While the proposal for IVerilog being a candidate for OSS-Fuzz integration was approved, I have yet had the chance to integrate the project.

I remember having difficulty compiling the project as a shared object instead of an executable, is there any built in support for this or should I keep exploring custom compilation paths?

Further, I’d love to hear any suggestions for entry points for initial fuzz testing if anyone has any.

Thank You, Bailey Capuano

On Thu, Sep 26, 2024 at 10:56 AM Cary R. @.***> wrote:

So it looks like iverilog was integrated into OSSFuzz. Does this report still need to be open?

@steveicarus https://github.com/steveicarus I assume since you are the primary contact for this you are handling any issues that come up, but if that is not the case you should likely contact @martinwhitaker https://github.com/martinwhitaker, @larsclausen https://github.com/larsclausen or myself to look at issues outside the normal bug reporting infrastructure.

— Reply to this email directly, view it on GitHub https://github.com/steveicarus/iverilog/issues/1075#issuecomment-2377595181, or unsubscribe https://github.com/notifications/unsubscribe-auth/AHXFHTJTSME5XX5FEE2NBDDZYRDDDAVCNFSM6AAAAABO5RNHY6VHI2DSMVQWIX3LMV43OSLTON2WKQ3PNVWWK3TUHMZDGNZXGU4TKMJYGE . You are receiving this because you authored the thread.Message ID: @.***>

caryr commented 3 weeks ago

Recently changes were added to generate vvp as a shared library. Can you provide either a short description of the requirements to get OSS-Fuzz working for a specific project or a link to the summary so wecan determine what is possible given the current compilation flows.

capuanob commented 1 week ago

@caryr Apologies for the delay, the process is generally:

  1. Identify an entry-point into the library that would be a good candidate for fuzz-testing, typically somewhere that relies on some form of user input.
  2. Write a LibFuzzer harness that tests the entrypoint
  3. Introduce a compilation flag into the build system to support an instrumented build (ASAN, UBsan, etc.). This build relies on compilation flags that are provided by ClusterFuzz through a variety of environment variables.
  4. Commit a build.sh script that builds the harness executable and moves it to the expected output directory. This will be run from within a Docker container kicked off by Google's ClusterFuzz project.

If VVP can be built as a shared library and would benefit from fuzz-testing, that would be a great candidate

martinwhitaker commented 3 days ago

Building vvp as a shared library just allows it to be embedded in another application.

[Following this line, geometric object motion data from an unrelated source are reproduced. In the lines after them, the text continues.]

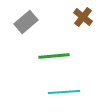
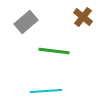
green line: moved 5 px up; rotated 12 degrees clockwise
cyan line: moved 18 px left, 1 px up
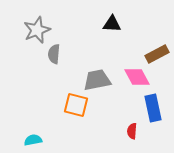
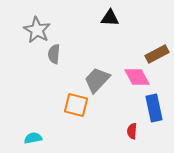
black triangle: moved 2 px left, 6 px up
gray star: rotated 20 degrees counterclockwise
gray trapezoid: rotated 36 degrees counterclockwise
blue rectangle: moved 1 px right
cyan semicircle: moved 2 px up
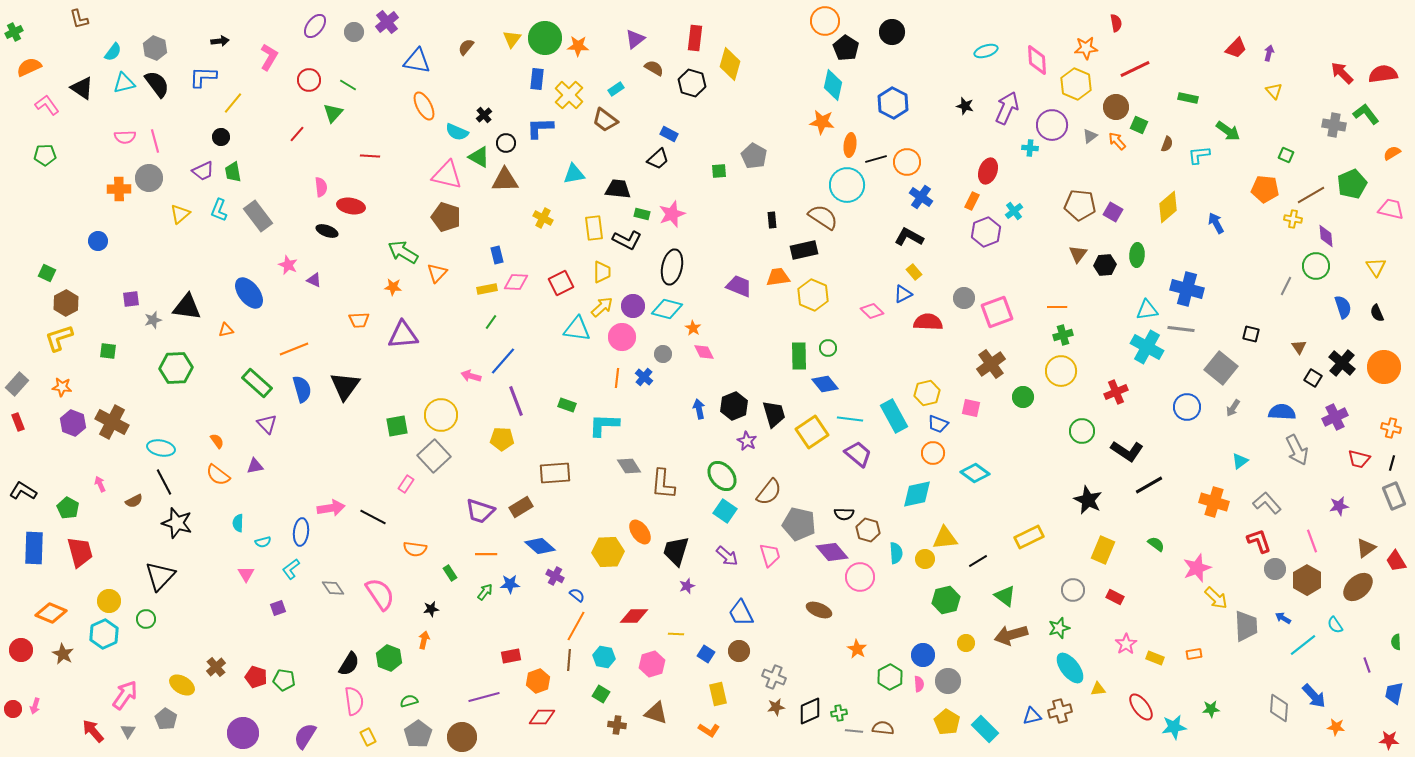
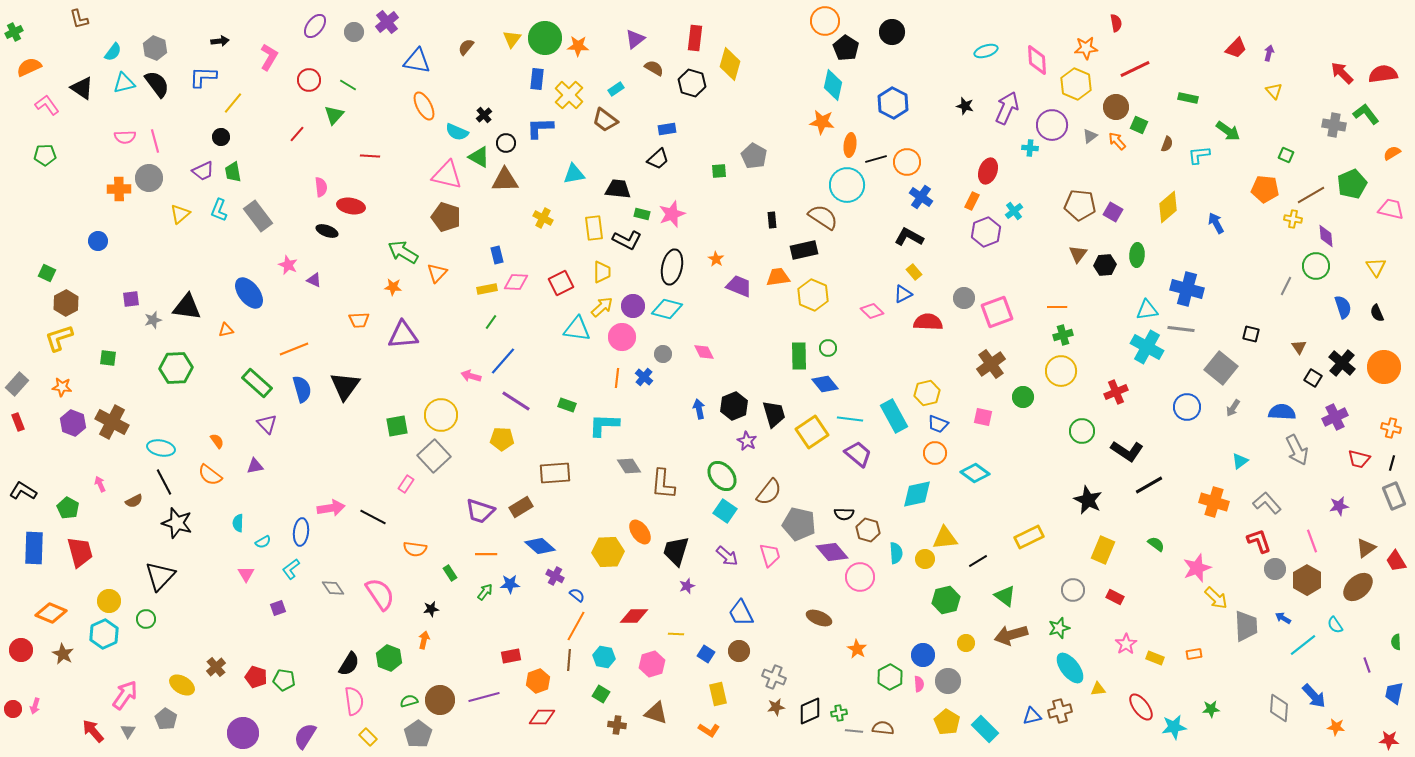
green triangle at (333, 113): moved 1 px right, 2 px down
blue rectangle at (669, 134): moved 2 px left, 5 px up; rotated 36 degrees counterclockwise
orange star at (693, 328): moved 23 px right, 69 px up
green square at (108, 351): moved 7 px down
purple line at (516, 401): rotated 36 degrees counterclockwise
pink square at (971, 408): moved 12 px right, 9 px down
orange circle at (933, 453): moved 2 px right
orange semicircle at (218, 475): moved 8 px left
cyan semicircle at (263, 542): rotated 14 degrees counterclockwise
brown ellipse at (819, 610): moved 8 px down
yellow rectangle at (368, 737): rotated 18 degrees counterclockwise
brown circle at (462, 737): moved 22 px left, 37 px up
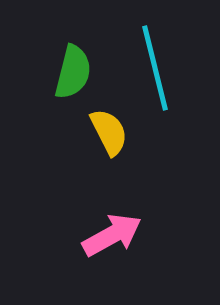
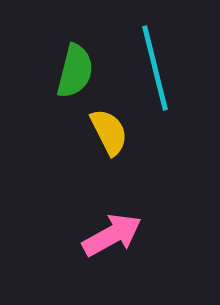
green semicircle: moved 2 px right, 1 px up
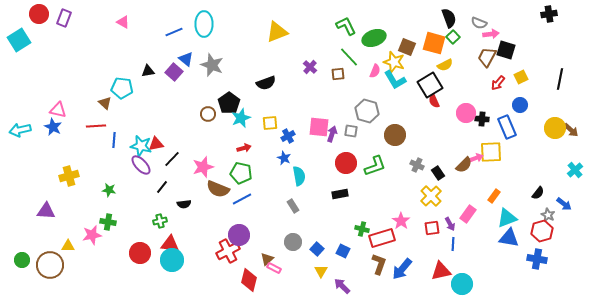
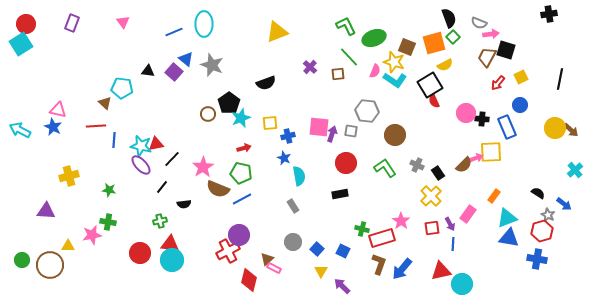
red circle at (39, 14): moved 13 px left, 10 px down
purple rectangle at (64, 18): moved 8 px right, 5 px down
pink triangle at (123, 22): rotated 24 degrees clockwise
cyan square at (19, 40): moved 2 px right, 4 px down
orange square at (434, 43): rotated 30 degrees counterclockwise
black triangle at (148, 71): rotated 16 degrees clockwise
cyan L-shape at (395, 80): rotated 25 degrees counterclockwise
gray hexagon at (367, 111): rotated 10 degrees counterclockwise
cyan arrow at (20, 130): rotated 40 degrees clockwise
blue cross at (288, 136): rotated 16 degrees clockwise
green L-shape at (375, 166): moved 10 px right, 2 px down; rotated 105 degrees counterclockwise
pink star at (203, 167): rotated 15 degrees counterclockwise
black semicircle at (538, 193): rotated 96 degrees counterclockwise
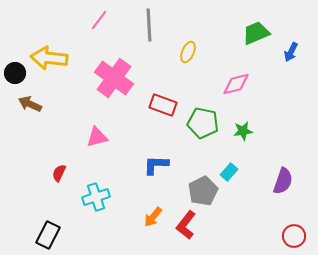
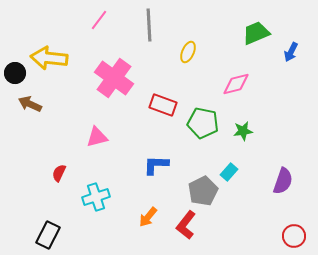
orange arrow: moved 5 px left
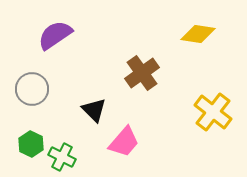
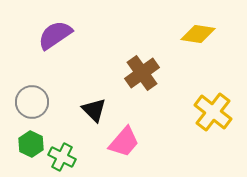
gray circle: moved 13 px down
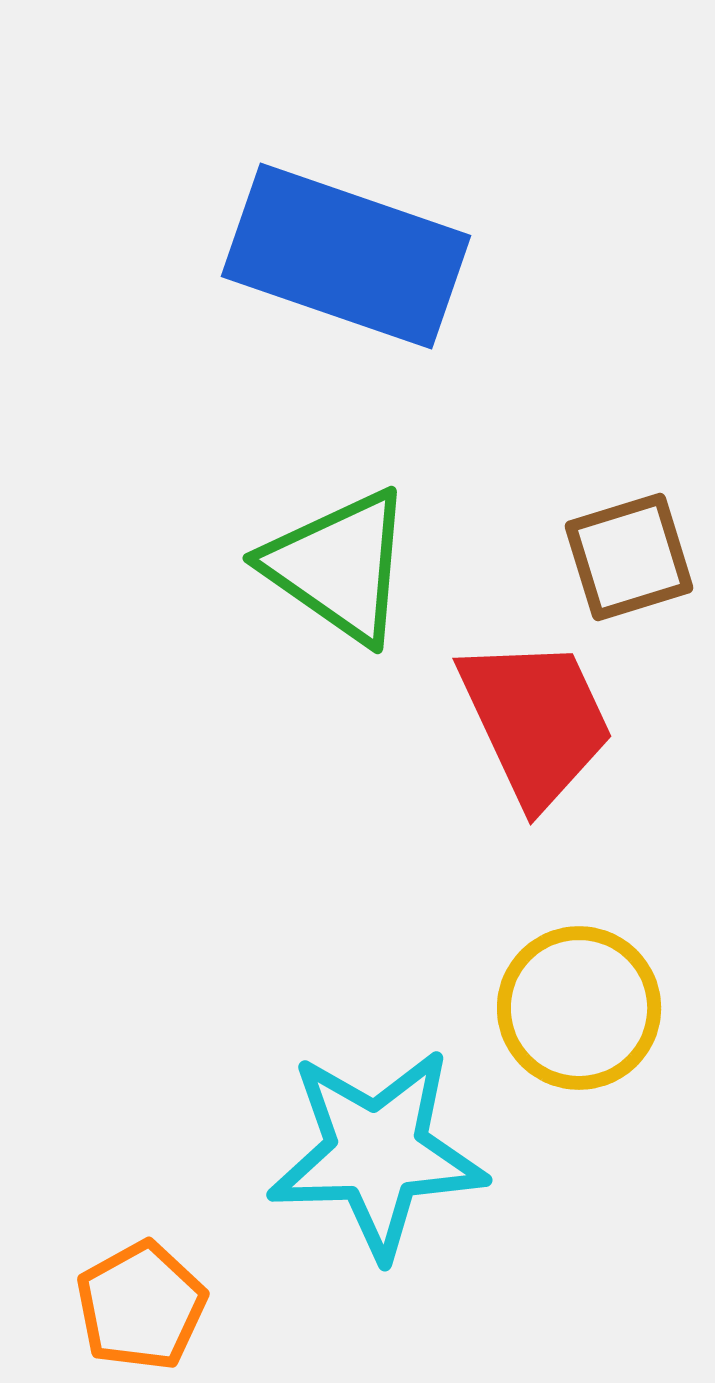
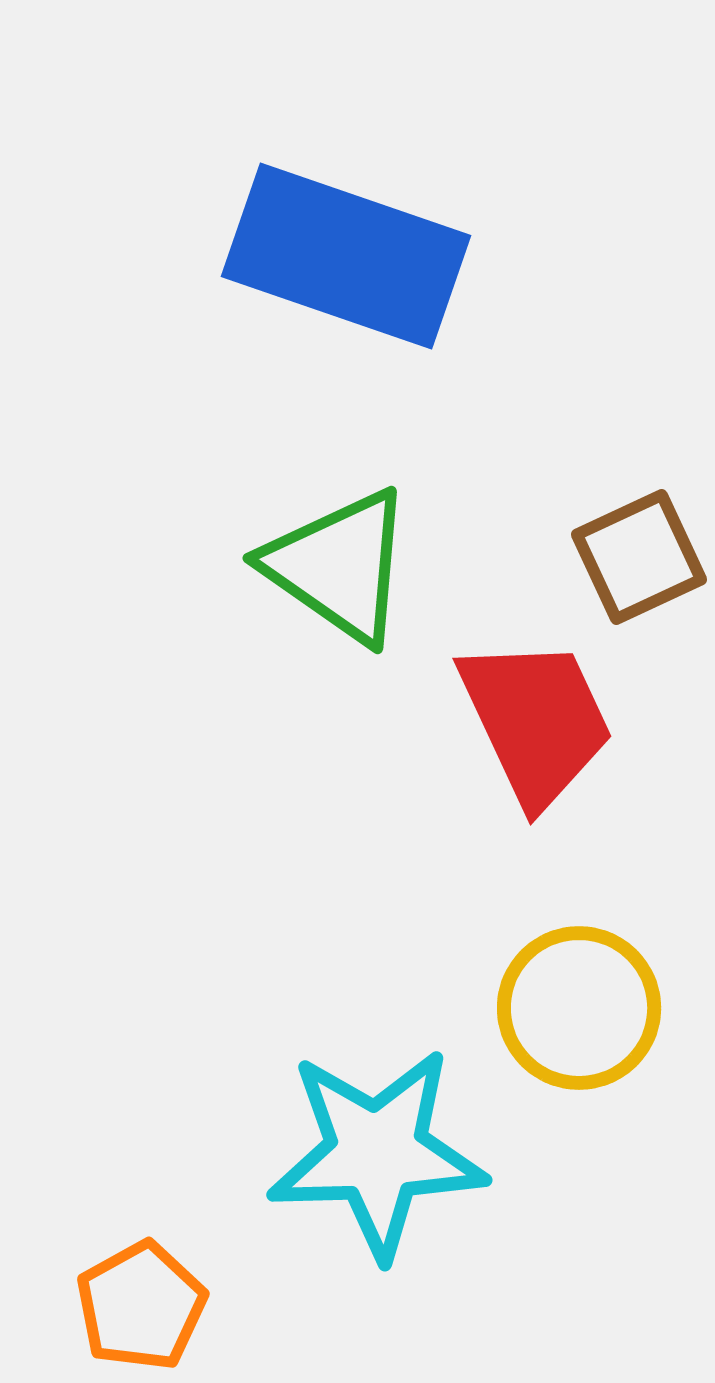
brown square: moved 10 px right; rotated 8 degrees counterclockwise
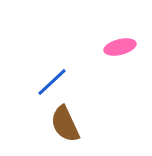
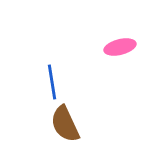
blue line: rotated 56 degrees counterclockwise
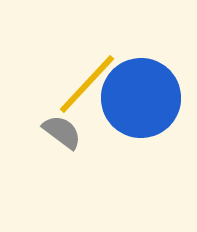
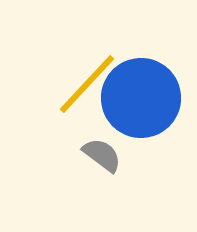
gray semicircle: moved 40 px right, 23 px down
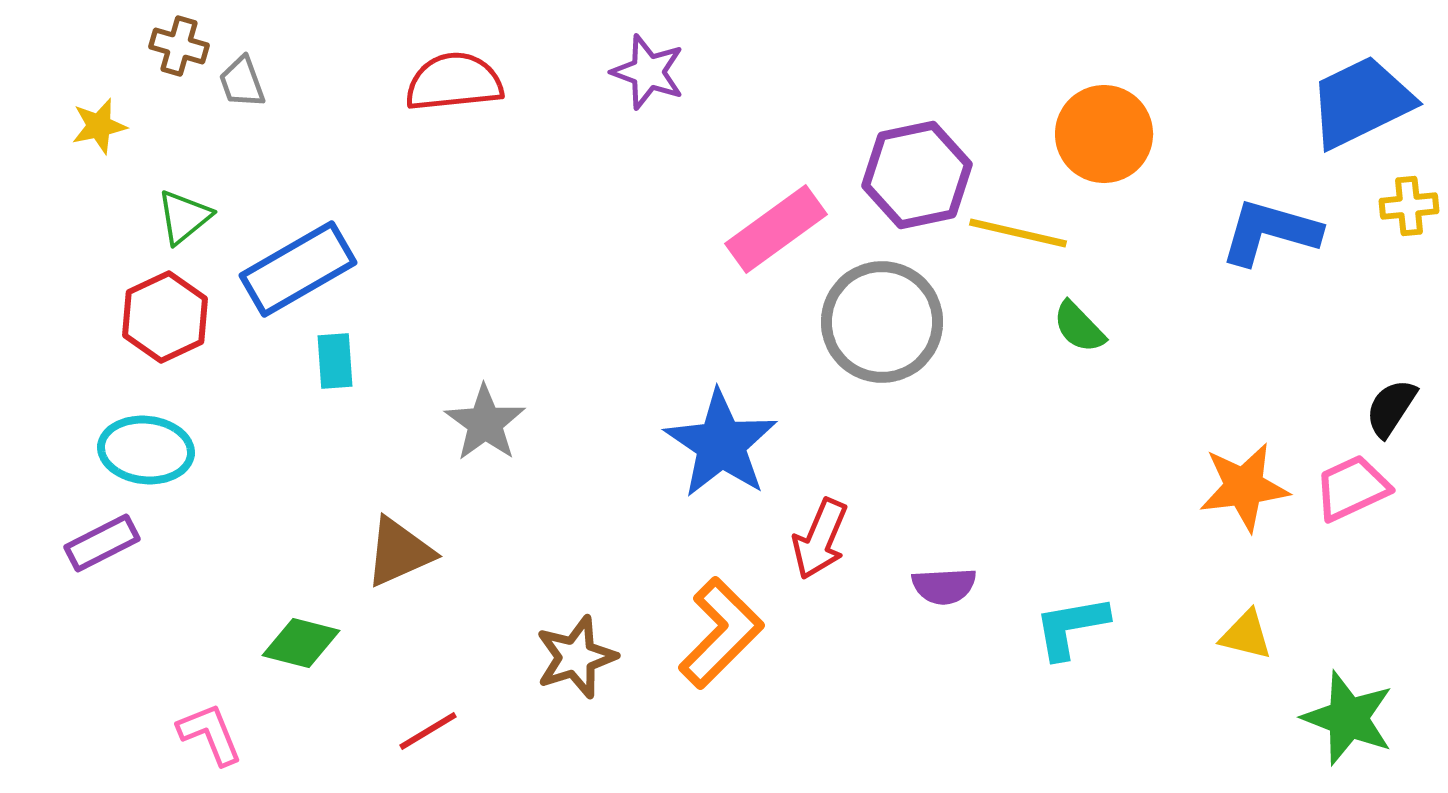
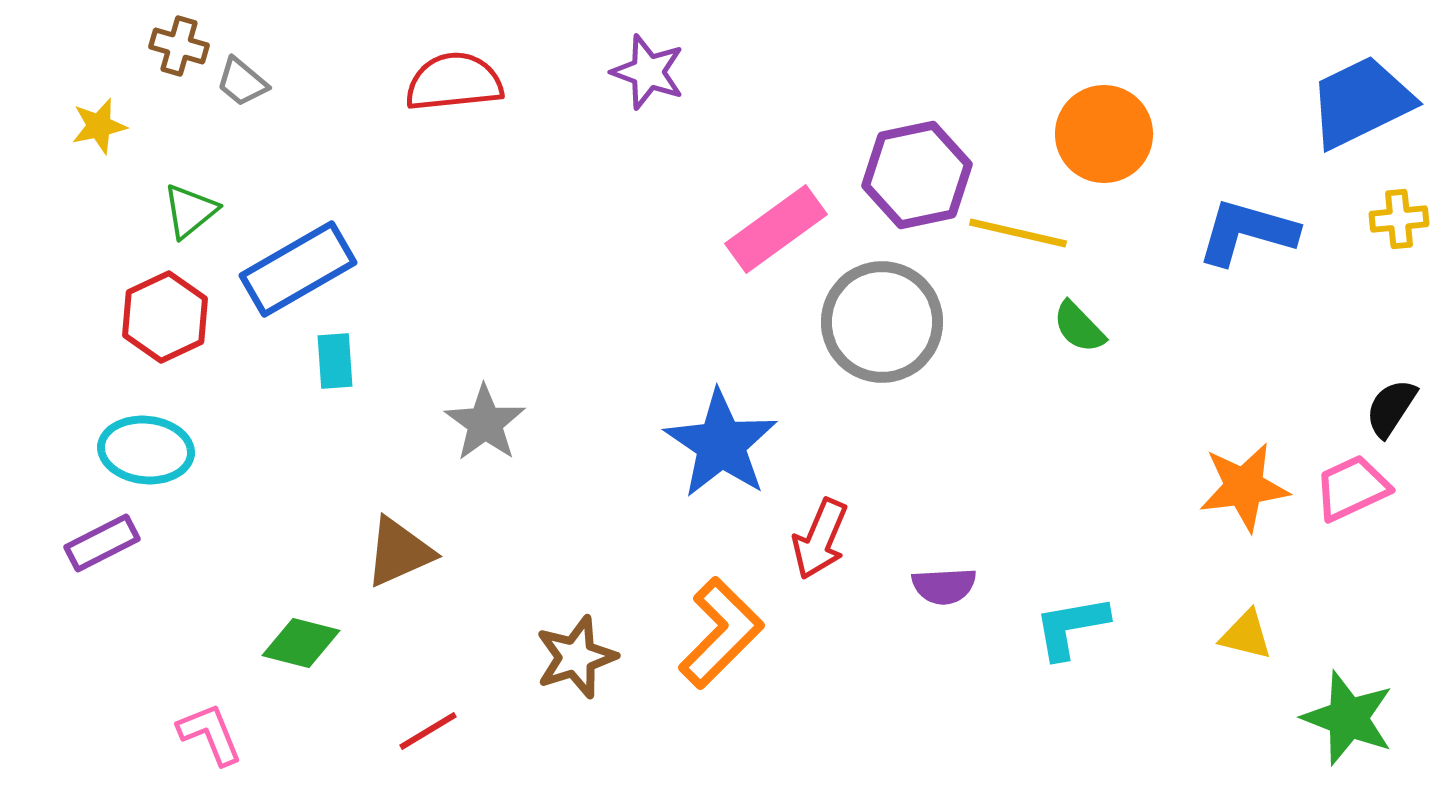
gray trapezoid: rotated 30 degrees counterclockwise
yellow cross: moved 10 px left, 13 px down
green triangle: moved 6 px right, 6 px up
blue L-shape: moved 23 px left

The library API only provides functions to pass in options and file names that would normally be supplied on the command line. The main input to vvp remains a text file containing instructions that vvp interprets.

vvp assumes that it is processing a file that is generated by the compiler (and so can normally be expected to be valid). As it uses a flex/bison-generated scanner and parser, it will generally handle syntax errors tersely but reasonably gracefully, but semantic errors will mostly be caught by assertions (if at all). Fuzzing is almost certain to find many illegal or unsupported input sequences that will just cause an assertion failure. I would question how much value there is in finding and fixing these if the compiler can never generate them.